─── Material provided ───

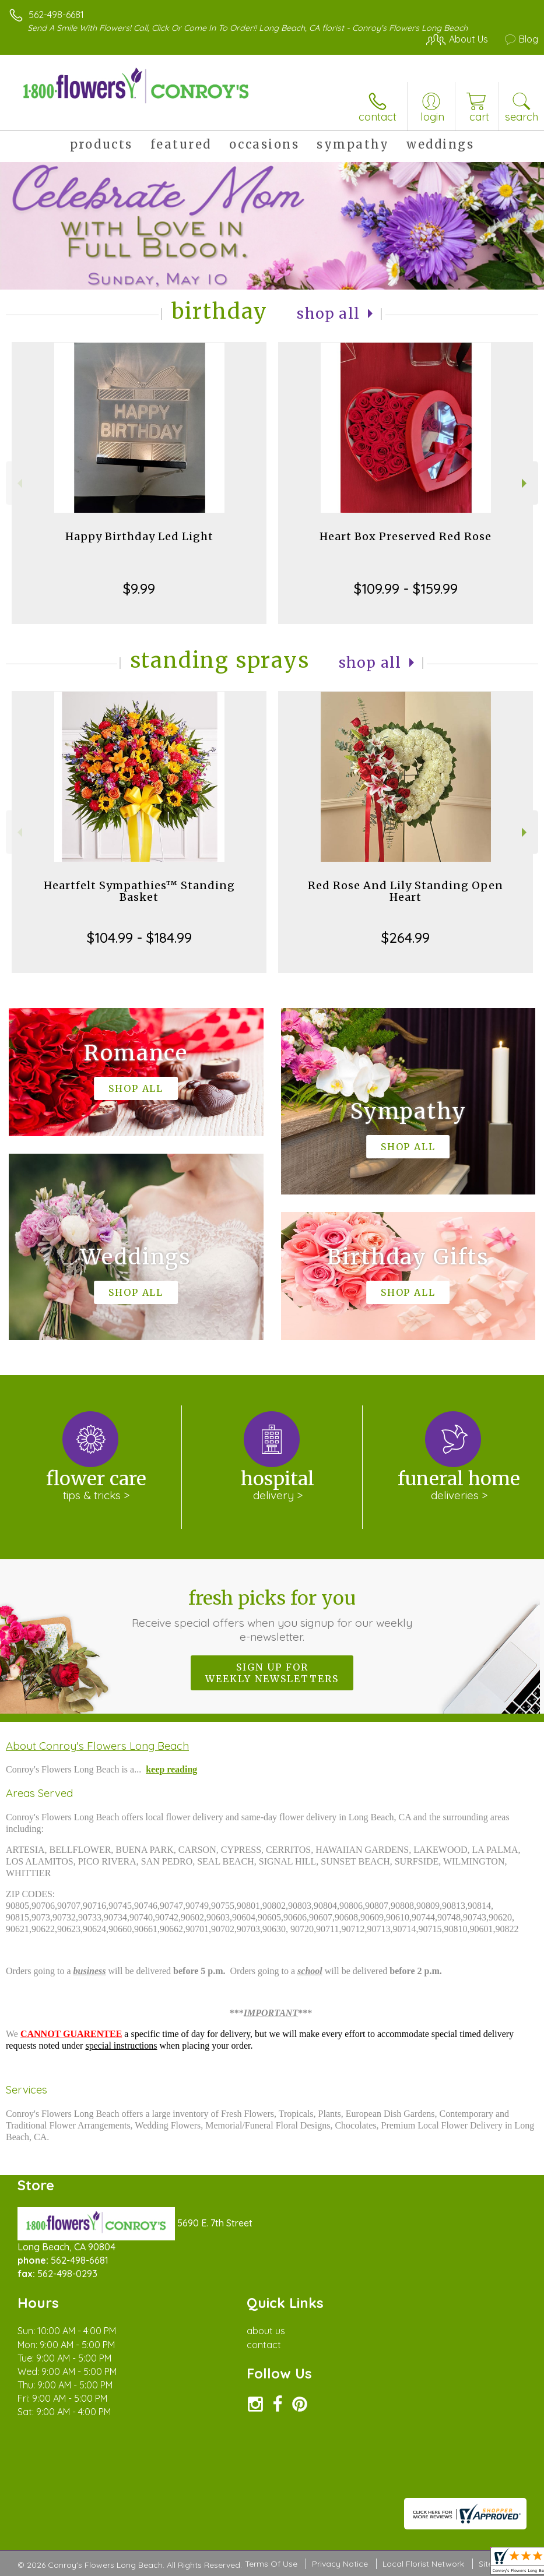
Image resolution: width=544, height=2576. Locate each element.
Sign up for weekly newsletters (272, 1673)
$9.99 (139, 588)
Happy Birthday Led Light (139, 536)
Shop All (328, 314)
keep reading (171, 1769)
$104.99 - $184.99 (139, 937)
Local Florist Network (423, 2564)
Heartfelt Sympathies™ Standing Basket (139, 891)
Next (525, 483)
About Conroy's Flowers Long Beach (97, 1746)
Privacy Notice (340, 2564)
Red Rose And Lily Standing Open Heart (405, 891)
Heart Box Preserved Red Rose (406, 536)
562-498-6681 (56, 14)
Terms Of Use (271, 2564)
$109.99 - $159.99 (406, 588)
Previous (18, 483)
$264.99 (405, 937)
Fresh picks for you (272, 1615)
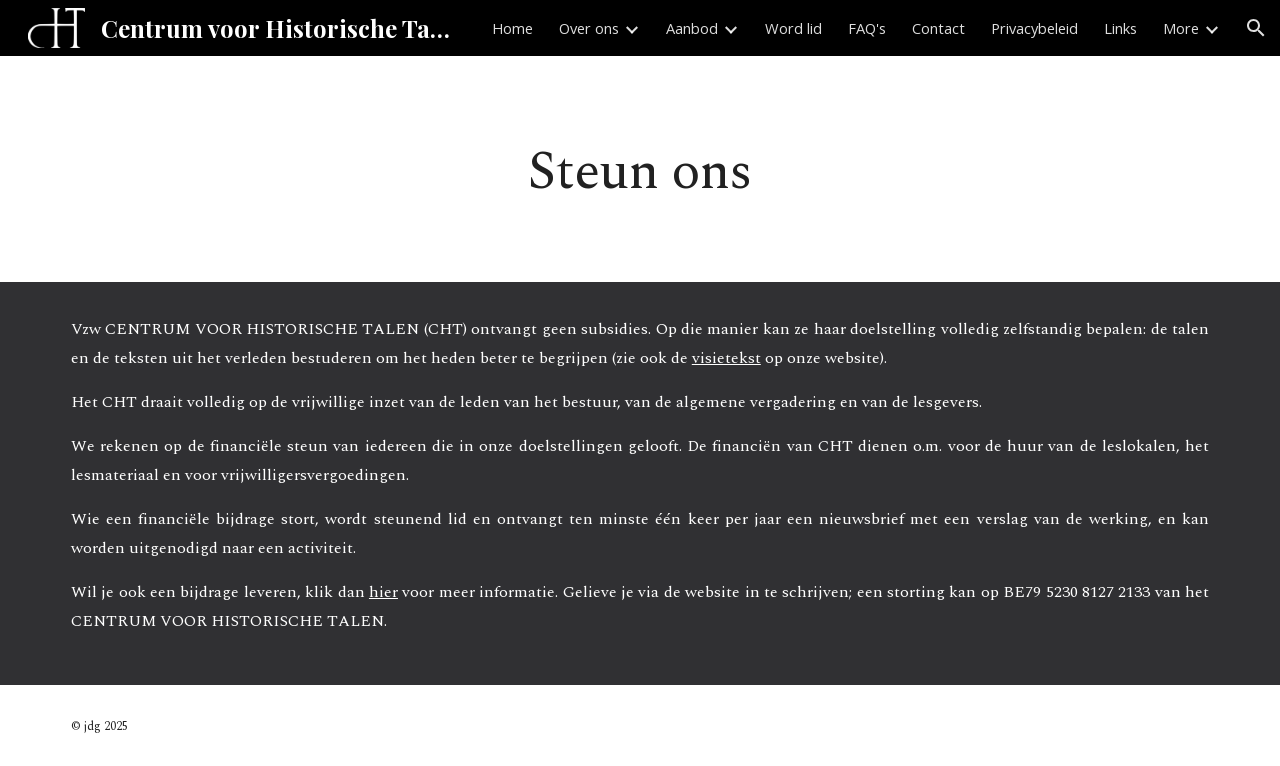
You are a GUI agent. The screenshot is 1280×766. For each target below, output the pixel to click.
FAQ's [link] (867, 28)
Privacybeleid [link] (1034, 28)
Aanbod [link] (692, 28)
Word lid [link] (793, 28)
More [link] (1181, 28)
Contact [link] (938, 28)
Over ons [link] (589, 28)
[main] (640, 169)
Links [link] (1120, 28)
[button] (1256, 28)
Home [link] (512, 28)
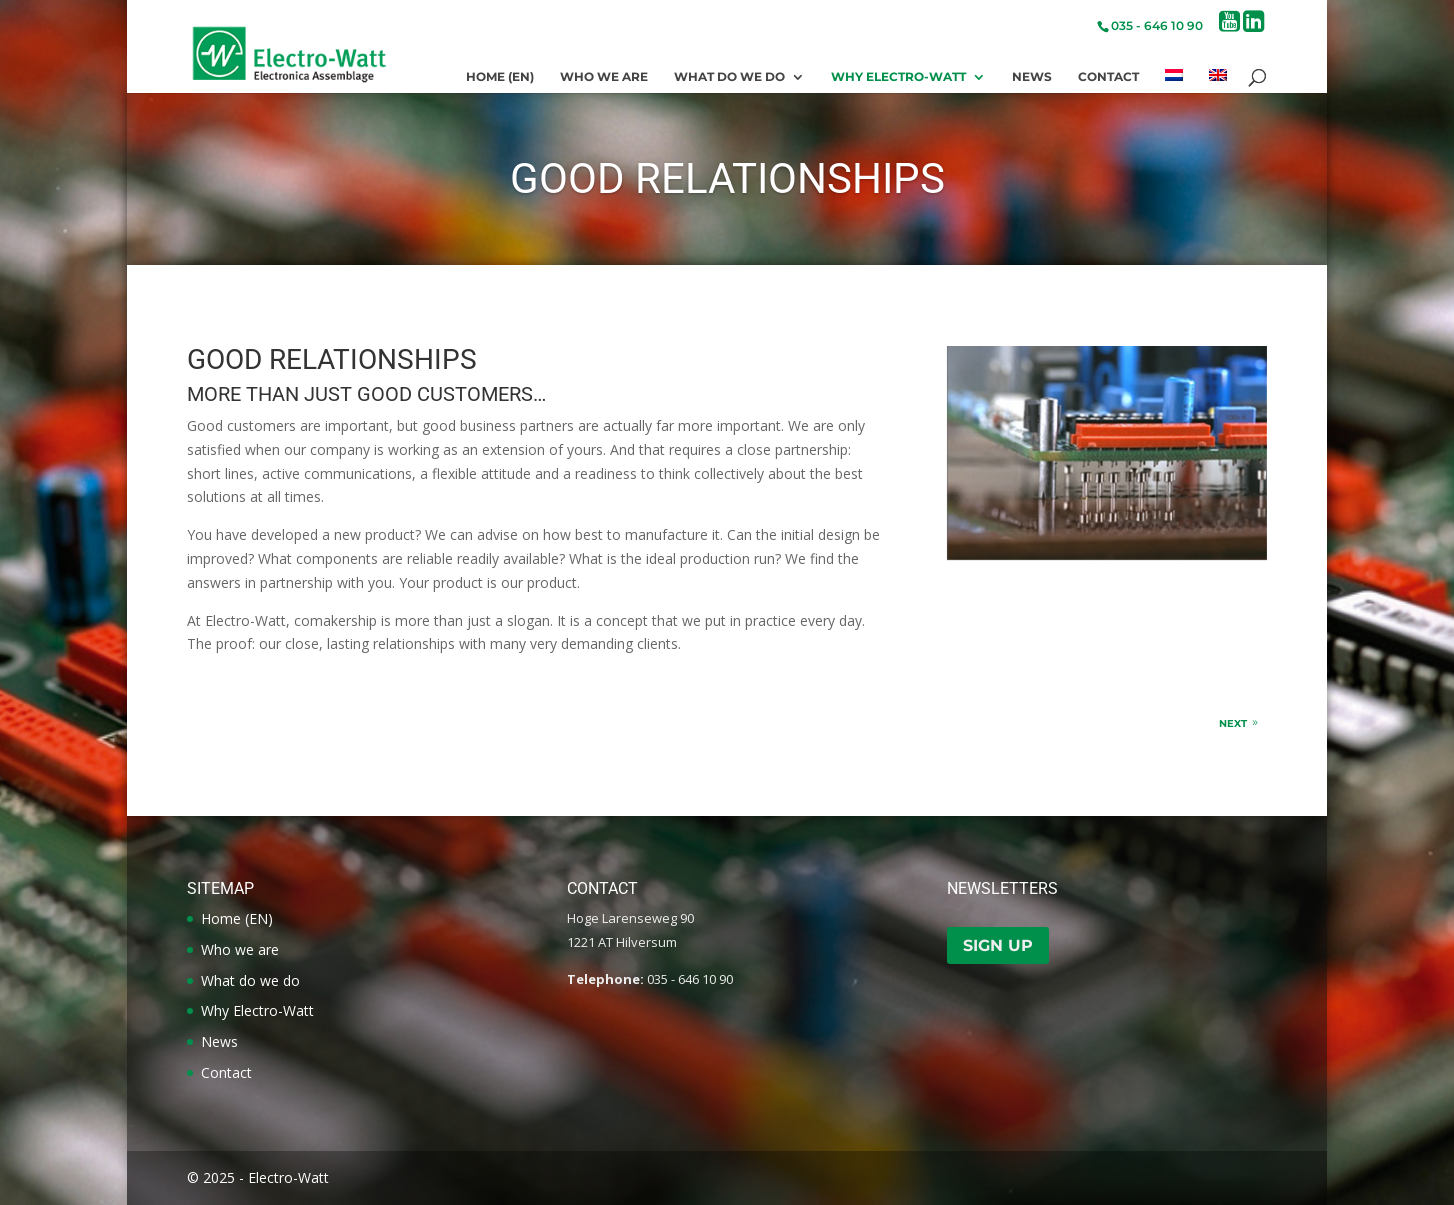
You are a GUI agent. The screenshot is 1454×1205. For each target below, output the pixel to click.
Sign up (998, 945)
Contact (1108, 77)
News (1032, 77)
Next (1233, 723)
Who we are (604, 77)
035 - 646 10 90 (1157, 25)
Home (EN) (500, 77)
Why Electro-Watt (898, 77)
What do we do (729, 77)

───

▶ Problem to work on
Work out how many lines of the records contain the string "Rose". Nothing but the number should be written.

▶ Finished task
2